ACM-Mitteilungen vom 21. März 2020
- Liebe Leserin, lieber Leser,
- Presseschau: Drei Jahre Cannabis als Medizin – noch viel zu tun (Kobinet Nachrichten)
- Presseschau: Reklassifizierung von Cannabis erneut verschoben (TAZ Blogs)
- Einige Pressemeldungen und Informationen der vergangenen Tage
Liebe Leserin, lieber Leser,
ich würde mich freuen, wenn angesichts der Covid-19-Pandemie auch mit anderen Dingen, die unsere Gesundheit erheblich beeinträchtigen können, zumindest mit einer annähernd vergleichbaren Sensibilität umgegangen würde.
Es gab noch nie einen vergleichbar großen Aufschrei gegen 15.000 Tote durch ärztliche Kunstfehler. Es wird auch weiter Auto gefahren mit mehr als 130 km/h und es gibt auch keine tägliche Statistik, wie viele Personen in diesem Jahr schon durch Alkohol am Steuer im Straßenverkehr gestorben sind. Die Klimaveränderung ist für die globale Gesundheit der Menschen sicherlich wesentlich gravierender als die gegenwärtige Virus-Pandemie.
Gleichzeitig müssen wir die aktuelle Situation ernst nehmen. Und ich bitte Sie, sich an die Vorgaben der Regierung und der Gesundheitsbehörden zu halten. Hier ein kurzer Hinweis zu einem viel in die sozialen Medien diskutierten Thema: Cannabis und CBD beugen nicht der Corona-Infektion vor, auch wenn ich bereits vieles über die antibakteriellen und antiviralen Eigenschaften einiger Cannabinoide in den IACM-Informationen berichtet habe. Fallen Sie auf solche und andere Fehlinformationen nicht herein. Seien wir solidarisch und schützen wir vor allem die Menschen, die besonders gefährdet sind, Menschen mit Vorerkrankungen und ältere Menschen.
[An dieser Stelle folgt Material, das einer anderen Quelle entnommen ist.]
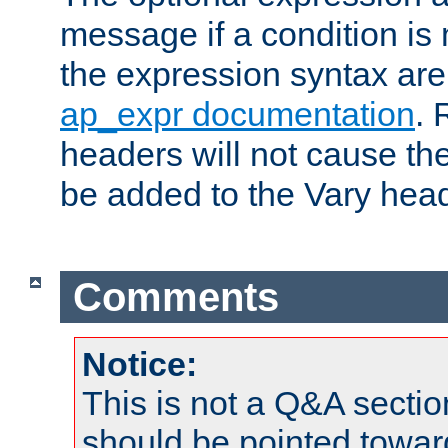
message if a condition is 
the expression syntax are
ap_expr documentation
. 
headers will not cause t
be added to the Vary head
Comments
Notice:
This is not a Q&A sect
should be pointed towar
Natürlich werden wir irgendwann wieder zu einer gewissen Normalität zurückfinden müssen und werden, obwohl die Pandemie noch nicht vorbei ist. Das wird möglicherweise genauso schwierig umzusetzen sein wie die aktuellen Vorgaben zur Reduzierung der Ausbreitung des Virus.
Es werden später auch wieder andere Themen in den Vordergrund rücken. Das gilt auch für das Thema Cannabis als Medizin, das weiterhin viele Patienten, deren Angehörige und Ärzte belastet. Wir benötigen dringend eine bessere Regelung, damit dieses überflüssige Leid beendet wird. Das kann nur der Gesetzgeber ändern.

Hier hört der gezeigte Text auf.